## Your goal
Using the line that contains "ইসলাম, তৌফিকুর রহমান" as the start, restate each line word for word through the final line of the material below, and return only those.

## Records
——————
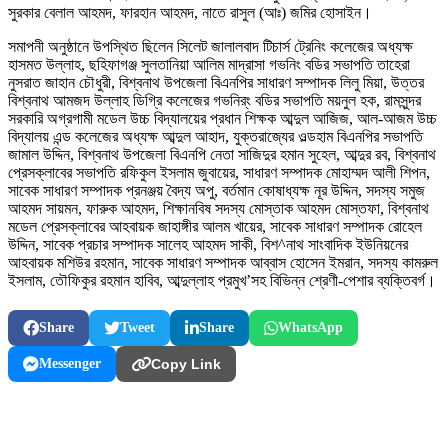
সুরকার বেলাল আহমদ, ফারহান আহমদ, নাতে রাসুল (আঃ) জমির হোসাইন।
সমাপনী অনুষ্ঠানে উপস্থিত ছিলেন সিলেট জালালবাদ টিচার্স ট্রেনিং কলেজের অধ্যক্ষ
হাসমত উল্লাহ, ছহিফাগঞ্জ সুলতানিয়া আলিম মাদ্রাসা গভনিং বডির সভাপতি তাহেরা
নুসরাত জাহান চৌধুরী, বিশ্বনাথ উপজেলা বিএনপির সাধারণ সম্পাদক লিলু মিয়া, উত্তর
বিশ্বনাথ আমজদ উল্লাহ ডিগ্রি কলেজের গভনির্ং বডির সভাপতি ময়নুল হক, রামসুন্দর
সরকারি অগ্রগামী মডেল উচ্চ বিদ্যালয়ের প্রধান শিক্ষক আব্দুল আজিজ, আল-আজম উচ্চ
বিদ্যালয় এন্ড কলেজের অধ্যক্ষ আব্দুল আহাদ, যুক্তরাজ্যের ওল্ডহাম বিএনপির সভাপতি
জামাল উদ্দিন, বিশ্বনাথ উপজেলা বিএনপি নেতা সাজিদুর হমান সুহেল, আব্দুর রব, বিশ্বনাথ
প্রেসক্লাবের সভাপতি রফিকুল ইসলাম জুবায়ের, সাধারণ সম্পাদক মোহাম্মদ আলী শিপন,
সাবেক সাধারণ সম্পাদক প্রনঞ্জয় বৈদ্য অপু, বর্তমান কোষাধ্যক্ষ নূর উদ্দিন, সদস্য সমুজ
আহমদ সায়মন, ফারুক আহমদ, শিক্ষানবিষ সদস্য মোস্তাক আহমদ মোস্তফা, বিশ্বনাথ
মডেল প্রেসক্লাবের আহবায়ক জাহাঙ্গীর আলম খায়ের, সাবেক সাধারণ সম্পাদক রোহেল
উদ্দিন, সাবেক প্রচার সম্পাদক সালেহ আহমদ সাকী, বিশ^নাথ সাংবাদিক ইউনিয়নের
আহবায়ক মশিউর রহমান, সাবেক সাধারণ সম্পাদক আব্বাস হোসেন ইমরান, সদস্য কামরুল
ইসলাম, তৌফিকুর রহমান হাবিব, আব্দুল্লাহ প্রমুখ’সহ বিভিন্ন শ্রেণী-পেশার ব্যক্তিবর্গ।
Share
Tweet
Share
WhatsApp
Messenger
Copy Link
——————
## Result
ইসলাম, তৌফিকুর রহমান হাবিব, আব্দুল্লাহ প্রমুখ’সহ বিভিন্ন শ্রেণী-পেশার ব্যক্তিবর্গ।
Share
Tweet
Share
WhatsApp
Messenger
Copy Link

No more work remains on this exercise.